An increasingly greater proportion of large avocado bags are being sold instead of small bags. This could be due to the rising popularity of avocados and eating them more regularly.

In [None]:
bags = bags.drop(2018, axis = 0)

In [None]:
ax = bags.plot(xticks = bags.index)
ylab = ax.set_ylabel('Bags Sold')
ax.ticklabel_format(useOffset=False, style='plain')

# Put a legend to the right of the current axis
ax.legend(loc='center left', bbox_to_anchor=(1, 0.5))

More bags of each type are being sold. There was a more drastic increase in 2016 than 2017.

# Conventional or Organic?

In [None]:
# Split data by year

data_2015 = data[data["year"] == 2015]
data_2016 = data[data["year"] == 2016]
data_2017 = data[data["year"] == 2017]
data_2018 = data[data["year"] == 2018]

In [None]:
years = [2015, 2016, 2017]
dfs = [data_2015, data_2016, data_2017, data_2018]
con_tot = []
org_tot = []

In [None]:
year = 2015
for df in dfs:
    
    c_year = df[df["type"] == "conventional"]
    o_year = df[df["type"] == "organic"]

    c_year_tot = np.round(c_year["Total Volume"].sum())
    o_year_tot = np.round(o_year["Total Volume"].sum())

    print(c_year_tot, "bags of conventional avocados sold in", year)
    print(o_year_tot, "bags of organic avocados sold in", year)

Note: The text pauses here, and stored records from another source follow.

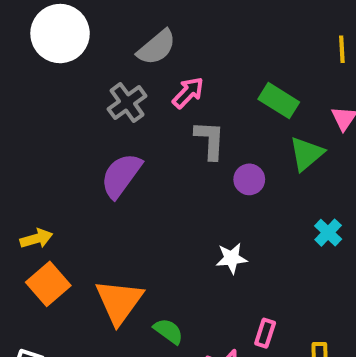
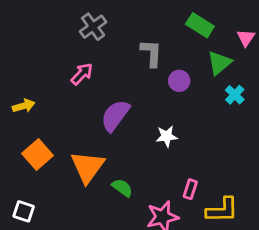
pink arrow: (188, 93) -> (82, 74), moved
purple semicircle: (121, 175) -> (115, 116), moved
cyan cross: (328, 233) -> (235, 95), moved
yellow arrow: (36, 239) -> (24, 106), moved

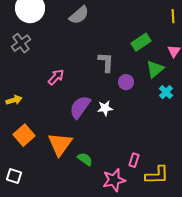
green rectangle: (200, 25) -> (141, 42), turned -66
gray cross: (93, 27) -> (21, 43), moved
white star: (167, 136) -> (105, 108), moved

    con_tot.append(c_year_tot)
    org_tot.append(o_year_tot)
    
    year += 1

In [None]:
years.append(2018)

In [None]:
con_org_dic = {"Conventional": con_tot, "Organic": org_tot}
con_org = pd.DataFrame(con_org_dic, index = years)
con_org

In [None]:
fig, axs = plt.subplots(2,2)
fig.suptitle("Organic vs Conventional Sales")
fig.set_size_inches(15, 9)

axs[0,0].pie(con_org.iloc[0], autopct = '%.0f%%')
axs[0,0].set_title('2015')

axs[0,1].pie(con_org.iloc[1], autopct = '%.0f%%')
axs[0,1].set_title('2016')
axs[0,1].legend(con_org.columns, bbox_to_anchor=(1.5 , 0))

axs[1,0].pie(con_org.iloc[2], autopct = '%.0f%%')
axs[1,0].set_title('2017')

axs[1,1].pie(con_org.iloc[3], autopct = '%.0f%%')
axs[1,1].set_title('2018')

- Proportion of organic avocados being sold is increasing every year.
- Suggests a shift in health awareness and perhaps wealth.

In [None]:
con_org = con_org.drop(2018, axis = 0)

In [None]:
ax = con_org.plot(xticks = con_org.index)
ylab = ax.set_ylabel('Bags Sold')
ax.ticklabel_format(useOffset=False, style='plain')

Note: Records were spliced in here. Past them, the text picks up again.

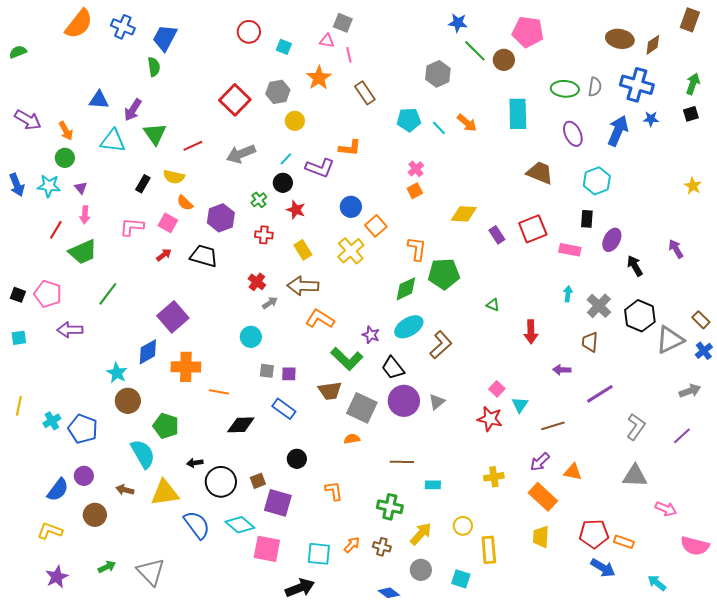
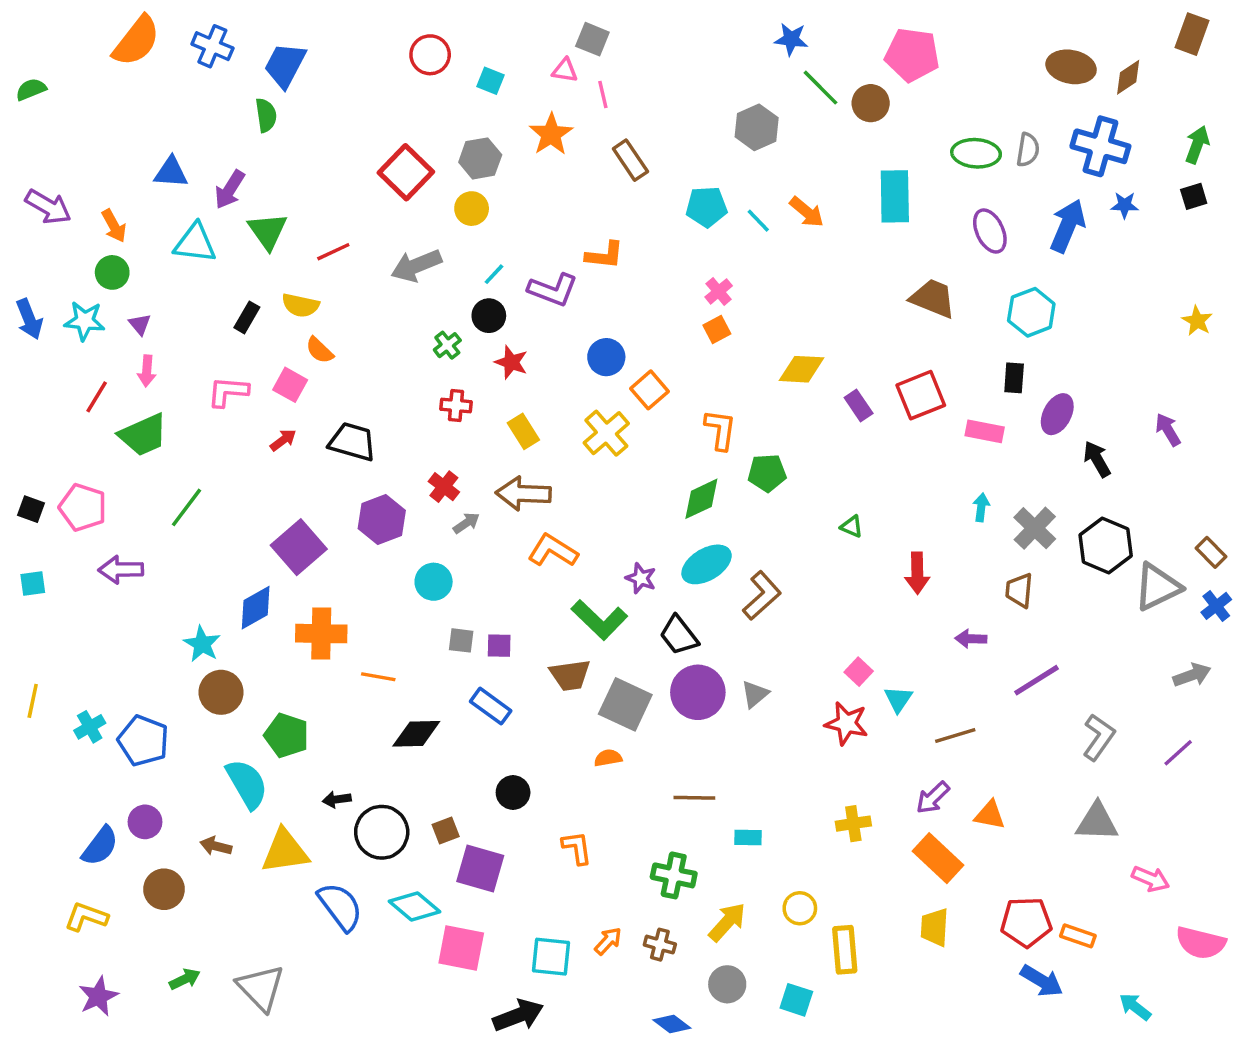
yellow circle: (295, 121) -> (472, 209), moved
purple hexagon: (221, 218) -> (382, 520), moved
green pentagon: (444, 274) -> (767, 473), size x0.7

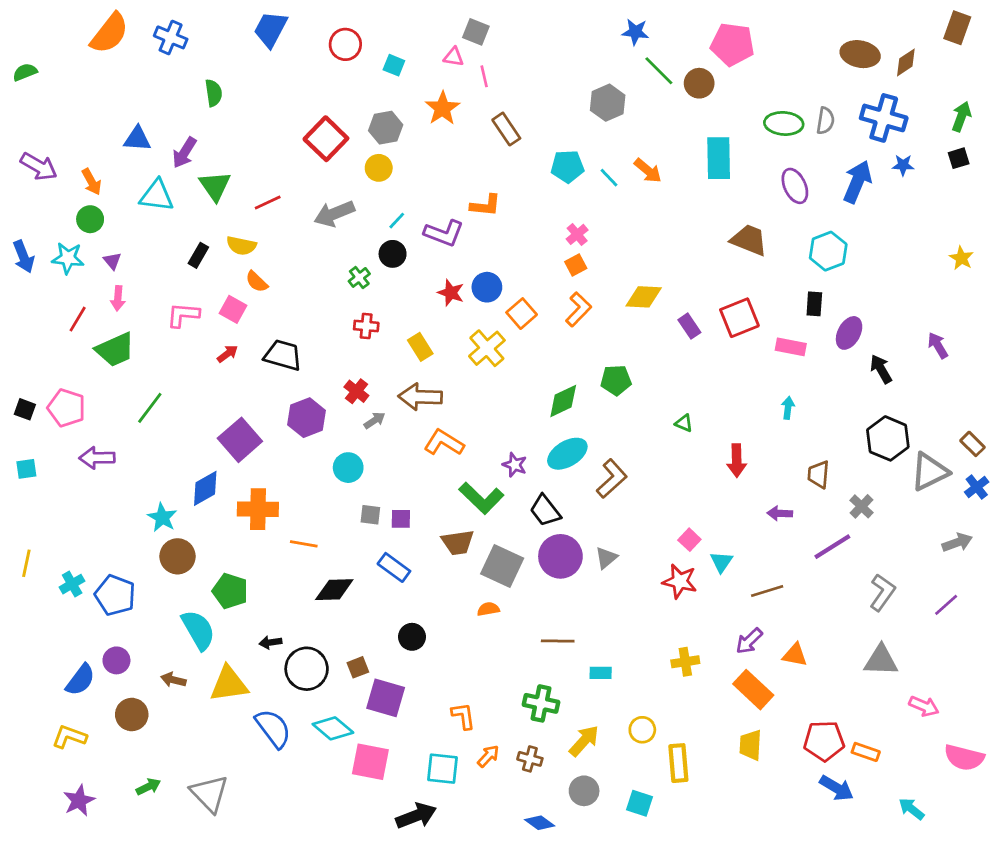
blue trapezoid: (285, 65) -> (270, 29), moved
red star: (511, 362) -> (451, 293), moved
orange L-shape: (720, 430) -> (578, 309), moved, turned 36
gray cross: (1035, 528) -> (861, 506), moved, size x0.7
orange L-shape: (577, 848) -> (463, 716), moved

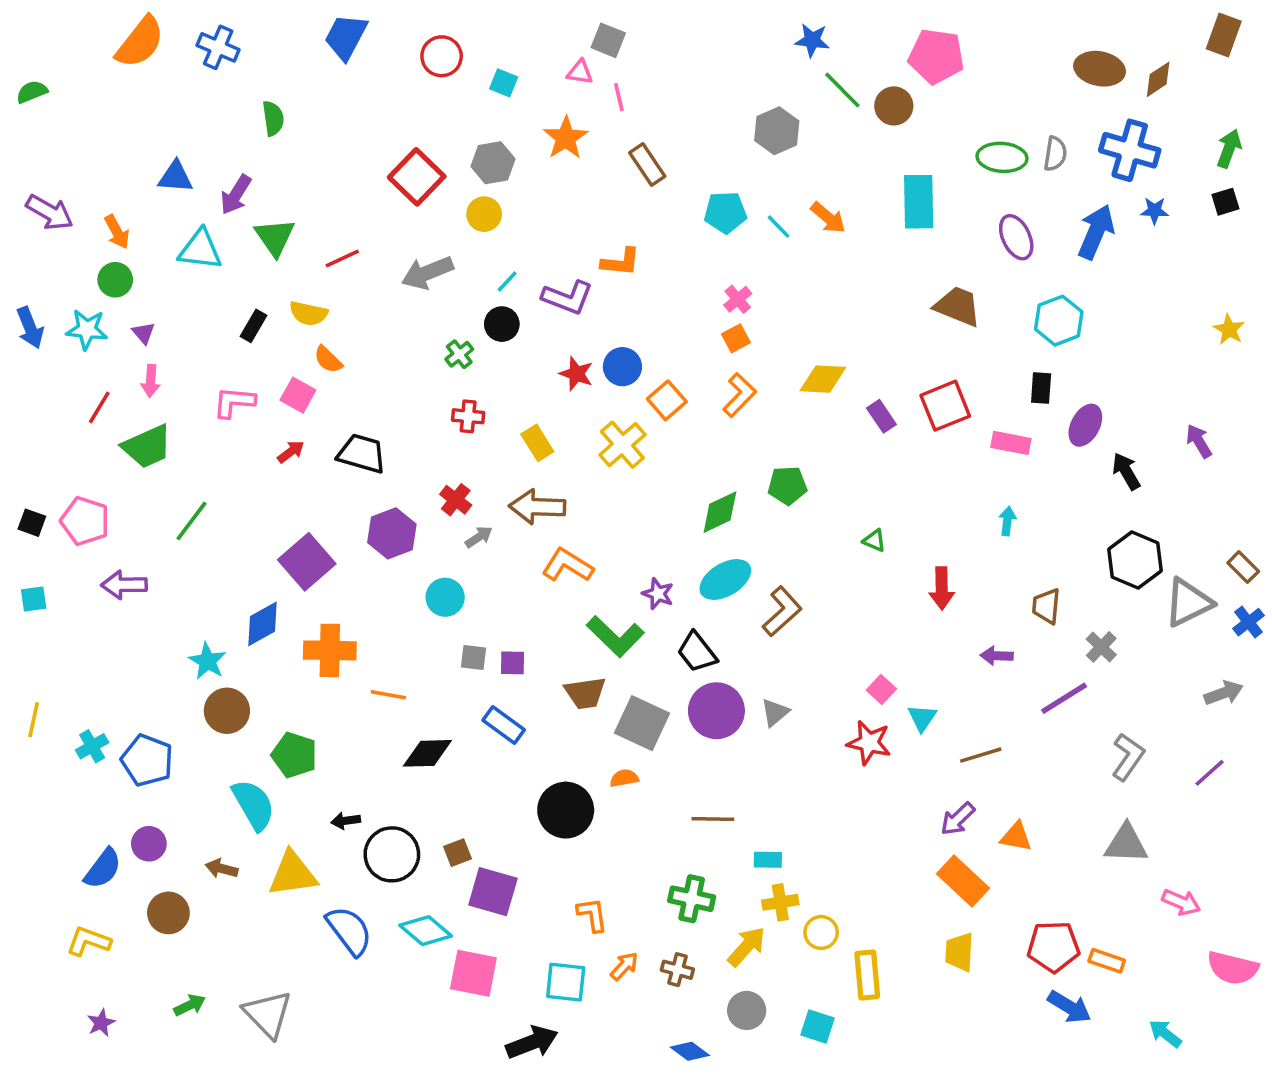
black circle: (412, 637) -> (566, 810), moved, size x1.6
yellow cross: (685, 662) -> (780, 902), moved
purple star: (79, 801) -> (101, 1023), size x0.7

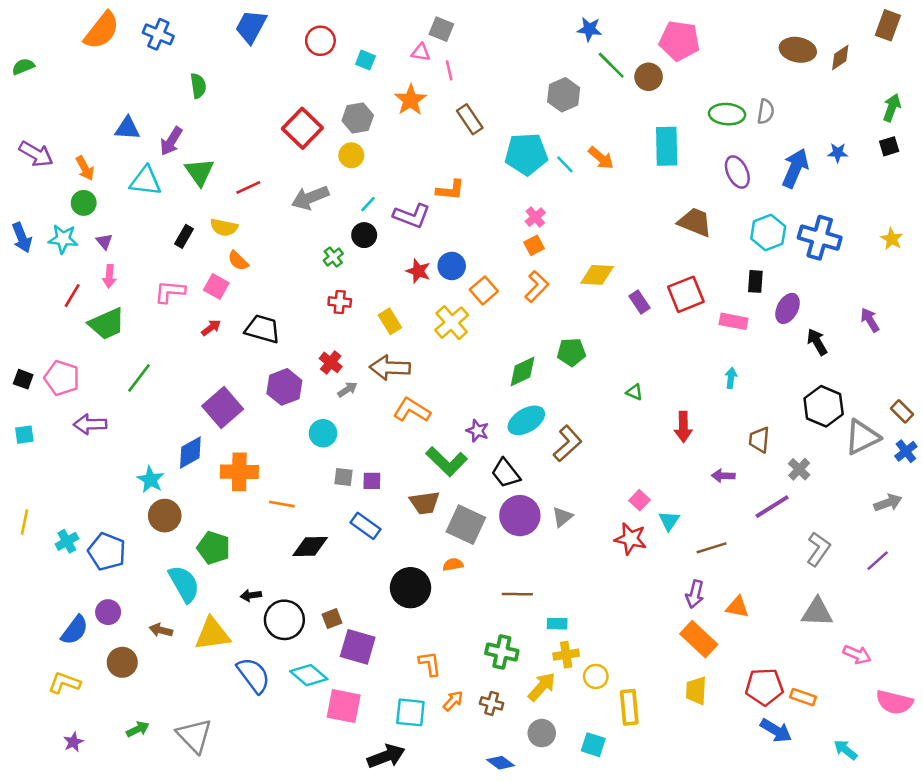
blue cross: (1130, 150) -> (820, 238), moved
cyan pentagon: (725, 212) -> (526, 154), size x1.4
purple arrow: (958, 819) -> (695, 594), turned -32

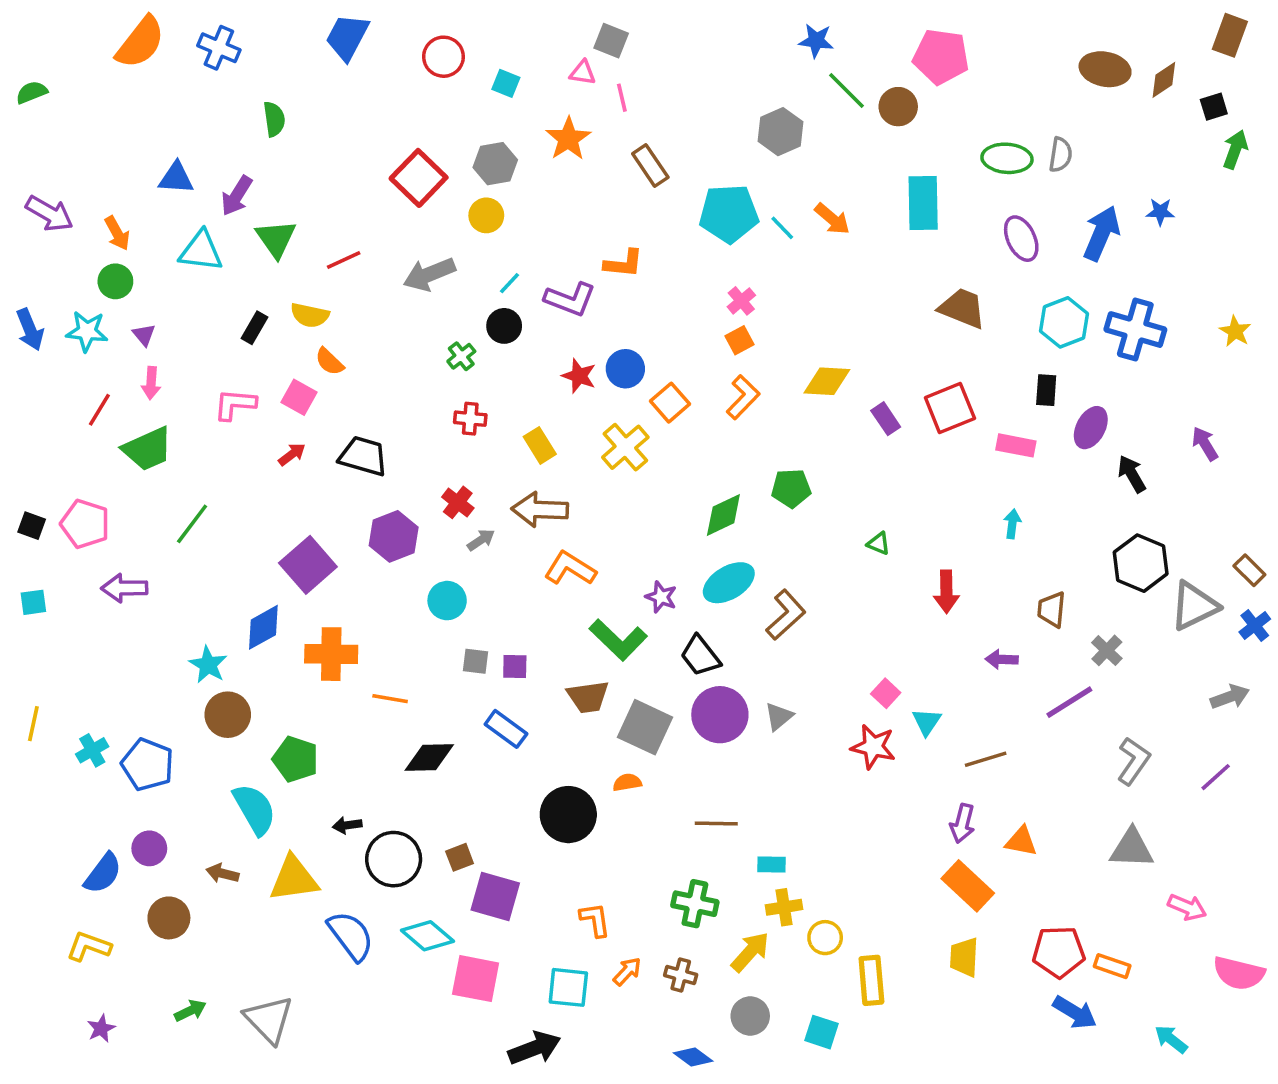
black square: (889, 146) -> (1214, 107), moved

# Put a legend to the right of the current axis
ax.legend(loc='center left', bbox_to_anchor=(1, 0.5))

# Conventional to Organic Ratio by Region

In [None]:
conventional = data[data["type"] == "conventional"]
organic = data[data["type"] == "organic"]

In [None]:
data.head()

In [None]:
con_ratio = pd.pivot_table(conventional, index = "region", columns = "type", values = "Total Volume", aggfunc = np.sum)
org_ratio = pd.pivot_table(organic, index = "region", columns = "type", values = "Total Volume", aggfunc = np.sum)

In [None]:
con_org_ratio = pd.concat([con_ratio, org_ratio], axis = 1)
con_org_ratio["Total"] = con_org_ratio["conventional"] + con_org_ratio["organic"]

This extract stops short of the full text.